> [What you need to do]: The answer must consist of every line below containing "компания".

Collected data
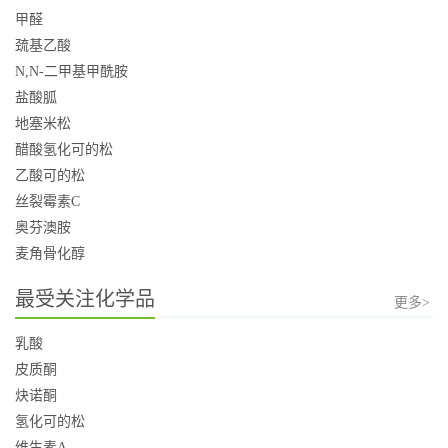
甲醛
巯基乙酸
N,N-二甲基甲酰胺
盐酸胍
地塞米松
醋酸氢化可的松
乙酸可的松
丝裂霉素C
奥芬澳胺
麦角骨化醇
最受关注化学品
更多>
乳酸
皮质酮
炔诺酮
氢化可的松
维生素A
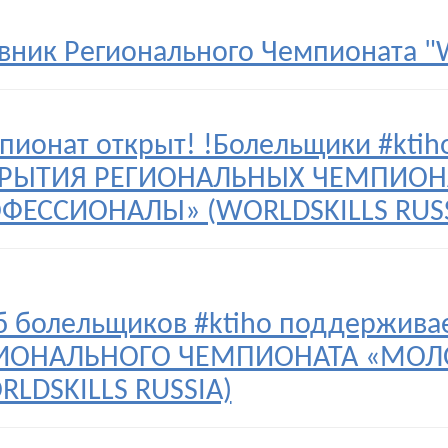
вник Регионального Чемпионата "Wo
пионат открыт! !Болельщики #kti
РЫТИЯ РЕГИОНАЛЬНЫХ ЧЕМПИОН
ФЕССИОНАЛЫ» (WORLDSKILLS RUSS
б болельщиков #ktiho поддерживае
ИОНАЛЬНОГО ЧЕМПИОНАТА «МО
RLDSKILLS RUSSIA)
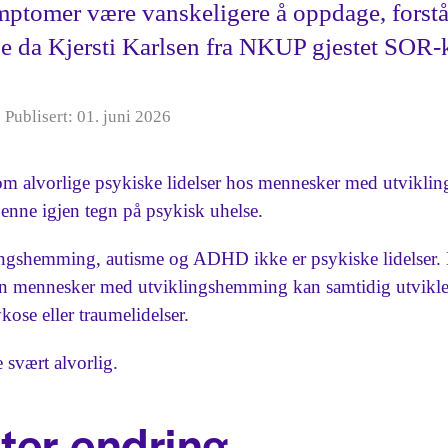
mptomer være vanskeligere å oppdage, forstå
e da Kjersti Karlsen fra NKUP gjestet SOR-
Publisert: 01. juni 2026
 om alvorlige psykiske lidelser hos mennesker med utvikl
kjenne igjen tegn på psykisk uhelse.
lingshemming, autisme og ADHD ikke er psykiske lidelser. 
en mennesker med utviklingshemming kan samtidig utvikle 
kose eller traumelidelser.
 svært alvorlig.
tter endring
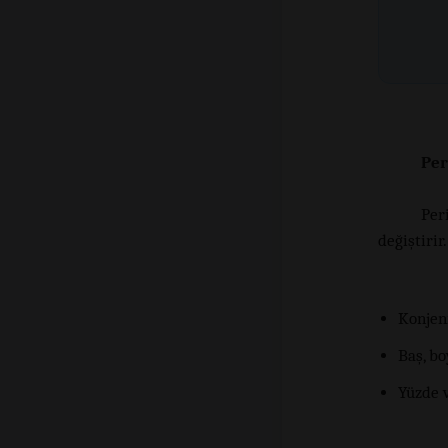
Per
Per
değiştirir
Konjeni
Baş, bo
Yüzde 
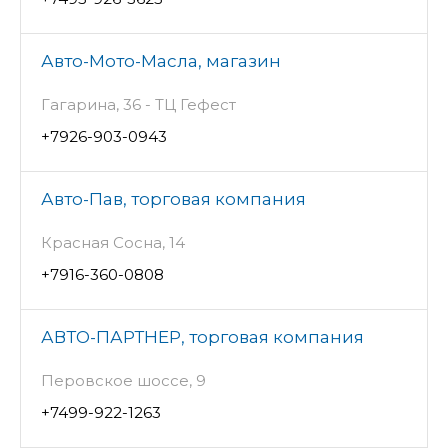
Авто-Мото-Масла, магазин
Гагарина, 36 - ТЦ Гефест
+7926-903-0943
Авто-Пав, торговая компания
Красная Сосна, 14
+7916-360-0808
АВТО-ПАРТНЕР, торговая компания
Перовское шоссе, 9
+7499-922-1263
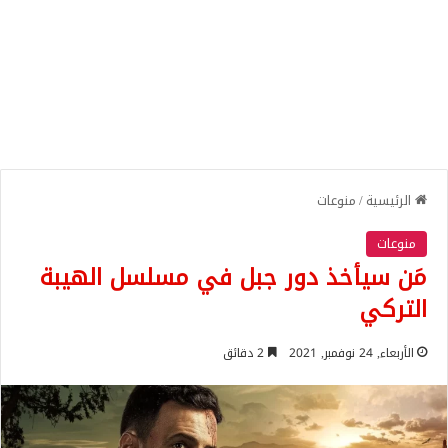
الرئيسية
/
منوعات
منوعات
مَن سيأخذ دور جبل في مسلسل الهيبة
التركي
الأربعاء, 24 نوفمبر, 2021
2 دقائق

> [Final answer]:
Авто-Пав, торговая компания
АВТО-ПАРТНЕР, торговая компания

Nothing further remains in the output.